Hoffman staunchly supported the concept of a Virginia Museum of Natural History for many years before its existence and was appointed as curator emeritus in 2009 after his retirement as curator of recent invertebrates, a post he held for 20 years. Hoffman also served as director of research and collections from 2007 to 2009. Before working at VMNH, he was a professor of biology at Radford University for 29 years.

“I was deeply sorry to hear the news of Richard’s death,” said Dr. Nicholas Fraser, keeper of natural sciences at National Museums Scotland and a VMNH research associate. “It is a great loss to the museum and of course to the natural science community in general. He was a formidable scientist with an extraordinary range of knowledge, and while we shall all miss him greatly, we must also remember the warmth, kindness and richness he brought to all of our lives.

“His thirst for knowledge was infectious, and he instilled a desire to better understand our natural heritage in all fortunate to be ‘taught’ by him. Mere words cannot convey our appreciation of his achievements: He has left a great legacy, and if we can all carry on in the traditions and philosophy he followed, then VMNH will go from strength to strength.”

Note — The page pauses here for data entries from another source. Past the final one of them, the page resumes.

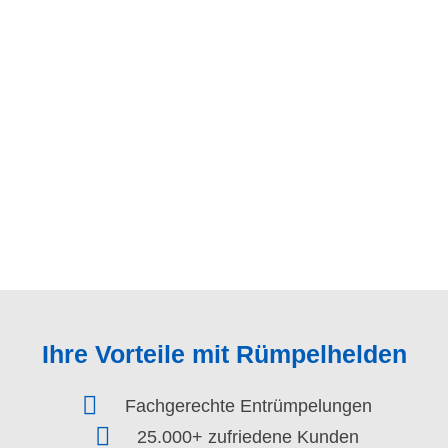
Ihre Vorteile mit Rümpelhelden
Fachgerechte Entrümpelungen
25.000+ zufriedene Kunden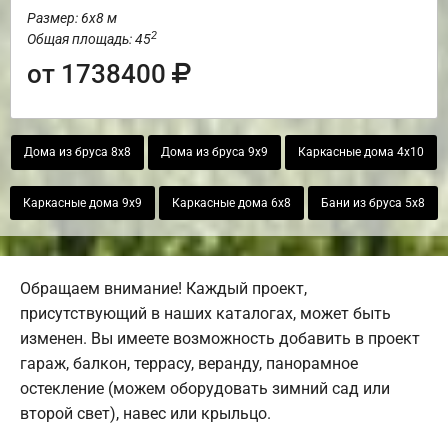
Размер: 6х8 м
2
Общая площадь: 45
от 1738400
Дома из бруса 8х8
Дома из бруса 9х9
Каркасные дома 4х10
Каркасные дома 9х9
Каркасные дома 6х8
Бани из бруса 5х8
Обращаем внимание! Каждый проект,
присутствующий в наших каталогах, может быть
изменен. Вы имеете возможность добавить в проект
гараж, балкон, террасу, веранду, панорамное
остекление (можем оборудовать зимний сад или
второй свет), навес или крыльцо.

Hoffman pursued undergraduate studies at the University of Virginia and earned a master’s degree in entomology from Cornell University and a doctorate in zoology from Virginia Tech.

“Richard was a real Virginia gentleman,” said Dr. Judith Winston, curator of marine biology at VMNH. “He was a wonderful teacher and a great person, as well as a world-renowned scientist.”

In celebration of his 80th birthday and his career achievements, a symposium and banquet were held in Hoffman’s honor at VMNH in September 2007. Numerous colleagues, co-workers, friends and family participated in the event.

To coincide with the occasion, the museum produced the special publication “A Lifetime of Contributions to Myriapodology and the Natural History of Virginia: A Festschrift in Honor of Richard L. Hoffman’s 80th Birthday.”

The collection of 32 papers from 41 authors on four continents is representative of Hoffman’s broad taxonomic interests and includes species ranging from salamanders, millipeds, centipeds and crustaceans to insects, plants and fossil mammals. Several of these species occupy highly threatened habitats and are potentially threatened with extinction.

Editor’s note: Ryan Barber is director of marketing and external affairs with the Virginia Museum of Natural History.